Just when you thought you couldn't watch another Rory McIlroy commercial, this one gets us, too
We thought we were done with all the soft-focus features about Rory McIlroy's ascent to No. 1, and frankly, we wouldn't keep writing about them if they didn't keep working. Curse you, clever marketers! You're playing on our emotions!
In the past few weeks, we had a commercial from Nike about McIlroy's intense workout regimen, and then one from Bose about his preparation for the Masters. And now comes another one from Nike, called "Ripple," that risks being terribly contrived but is actually quite poignant.
The commercial shows a young McIlroy (an actor) following Woods' dizzying success early in his career, which in turn inspires the lad's own remarkable progression in Northern Ireland.

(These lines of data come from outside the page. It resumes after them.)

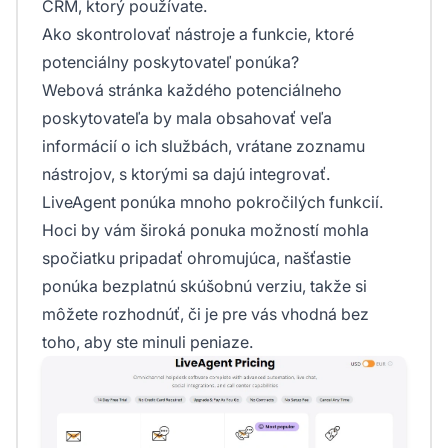
CRM, ktorý používate.
Ako skontrolovať nástroje a funkcie, ktoré
potenciálny poskytovateľ ponúka?
Webová stránka každého potenciálneho
poskytovateľa by mala obsahovať veľa
informácií o ich službách, vrátane zoznamu
nástrojov, s ktorými sa dajú integrovať.
LiveAgent ponúka mnoho pokročilých funkcií.
Hoci by vám široká ponuka možností mohla
spočiatku pripadať ohromujúca, našťastie
ponúka bezplatnú skúšobnú verziu, takže si
môžete rozhodnúť, či je pre vás vhodná bez
toho, aby ste minuli peniaze.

The more time passes, the closer McIlroy gets to Woods, until the climactic sequence when the two are teeing off alongside one another in the tournament. That part is true to life, although reality is a little messier. There is no mention of the questionable state of Woods' game as he makes his latest return to golf this week,
Nonetheless, Nike gets the broad strokes right. Have a look:
The commercial is particularly relevant considering how, last week, Rory McIlroy revealed to the New York Times that he wrote a letter to Tiger Woods as an ambitious 9-year-old, warning Woods of his impending challenge:
"No one can recall the note's precise wording, but its general thrust, as Brian McIlroy, Rory's uncle and godfather, paraphrased in an email, put Woods on notice: I'm coming to get you. This is the beginning. Watch this space.'
"When I met McIlroy, now the world's No. 1 golfer, in New York in December, I asked him about the letter. A lot of those memories have kind of blurred together,' he said somewhat sheepishly. But, yeah, it went something like that.'
"McIlroy's Tiger letter' most likely never got to its intended addressee, but by now its message surely has. McIlroy has already won the U.S. Open, the British Open and two P.G.A. Championships, becoming just the third golfer, after Jack Nicklaus and Tiger Woods, to win four majors by the age of 25."